The case of the disappearing ESATA disk
This is a mystery (ie I have no answers yet), and also a story of what I think is the perversity of hardware (I can't be sure yet). I'm writing it up partly because I rarely see sysadmins writing up our problems, with the result that I think it's easy to underestimate how weird things sometimes get out there.
We have a server with an external SATA disk enclosure. The enclosure has three port multiplier based (E)SATA channels, each with five drive bays on them; we currently have ten disks in the enclosure, all identical, taking up the full capacity of two channels. The server is running 64-bit Ubuntu 12.04. We recently moved the server from our test area to our production machine room, which was when we discovered the mystery: under specific circumstances, exactly one disk is not seen by the server.
If you power off the external enclosure and the server, the first time the server boots it will not see one specific disk bay on the enclosure. This is not just that the disk in the disk bay doesn't respond fast enough; the disk remains invisible no matter how long you let it sit. Rebooting the server will make the disk reappear, as will hotplugging the disk (pulling out its disk sled just enough to cut power, then pushing it back in). This doesn't happen if just the server itself is powered down; as long as the disk enclosure stays powered on, all is fine. So far this could be a whole list of things. Unfortunately this is where it gets weird. First, it's not the disk itself; we've swapped disks between bays and the problem stays with the specific bay. Next, it's not a straightforward hardware failure in the enclosure or anything directly related to it; at this point we've swapped the disk enclosure itself (with a spare), the ESATA cables, and the ESATA controller card in the server.
(To cut a long story short, it's quite possible that the problem has been there all along. Nor do we have any other copies of this model of disk enclosure around where we can be sure that they don't have the problem (since we have two more of these enclosures in production, this is making me nervous).)
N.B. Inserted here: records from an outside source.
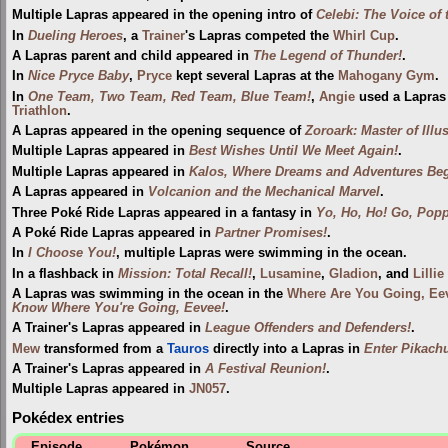
Multiple Lapras appeared in the opening intro of
Celebi: The Voice of 
In
Dueling Heroes
, a
Trainer
's Lapras competed the
Whirl Cup
.
A Lapras parent and child appeared in
The Legend of Thunder!
.
In
Nice Pryce Baby
,
Pryce
kept several Lapras at the
Mahogany Gym
.
In
One Team, Two Team, Red Team, Blue Team!
,
Angie
used a Lapras 
Triathlon
.
A Lapras appeared in the opening sequence of
Zoroark: Master of Illu
Multiple Lapras appeared in
Best Wishes Until We Meet Again!
.
Multiple Lapras appeared in
Kalos, Where Dreams and Adventures Beg
A Lapras appeared in
Volcanion and the Mechanical Marvel
.
Three Poké Ride Lapras appeared in a fantasy in
Yo, Ho, Ho! Go, Popp
A Poké Ride Lapras appeared in
Partner Promises!
.
In
I Choose You!
, multiple Lapras were swimming in the ocean.
In a flashback in
Mission: Total Recall!
,
Lusamine
,
Gladion
, and
Lillie
A Lapras was swimming in the ocean in the
Where Are You Going, Ee
Know Where You're Going, Eevee!
.
A Trainer's Lapras appeared in
League Offenders and Defenders!
.
Mew
transformed from a
Tauros
directly into a Lapras in
Enter Pikach
A Trainer's Lapras appeared in
A Festival Reunion!
.
Multiple Lapras appeared in
JN057
.
Pokédex entries
Episode
Pokémon
Source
One of the many things that really puzzles me about this is trying to come up with an explanation for why this could be happening. For instance, why does the disk become visible if we merely reboot the server?
I don't usually run into problems like these, which I'm generally very thankful for. But every so often something really odd comes up and apparently this is one of those times.
(Also, I guess power-fail tests are going to have to become a standard thing that we do before we put machines into production. If this kind of fault can happen once it can happen more than once, and we'd really like not to find out about it after the first time we have to power cycle all of this stuff in production.)
PS: Now you may be able to guess why I have a sudden new interest in how modern Linux assembles RAID arrays. It certainly hasn't helped testing that the drives have a RAID-6 array on them that we'd rather not have explode, especially when resyncs take about 24 hours.
Sidebar: Tests we should do
Since I've been coming up with these ideas in the course of writing this entry, I'm going to put them down here:
- Reorder the ESATA cables (changing the mapping between ESATA controller
card ports and the enclosure's channels). If the faulted bay
changed to the other channel it would mean that the problem isn't in
the enclosure but is something upstream.
- 'Hotswap' another drive on the channel to see if the invisible disk then becomes visible due to the full channel reset et al.
I'm already planning to roll more recent kernels than the normal Ubuntu 12.04 one on to the machine to see what happens, but that's starting to grasp at straws.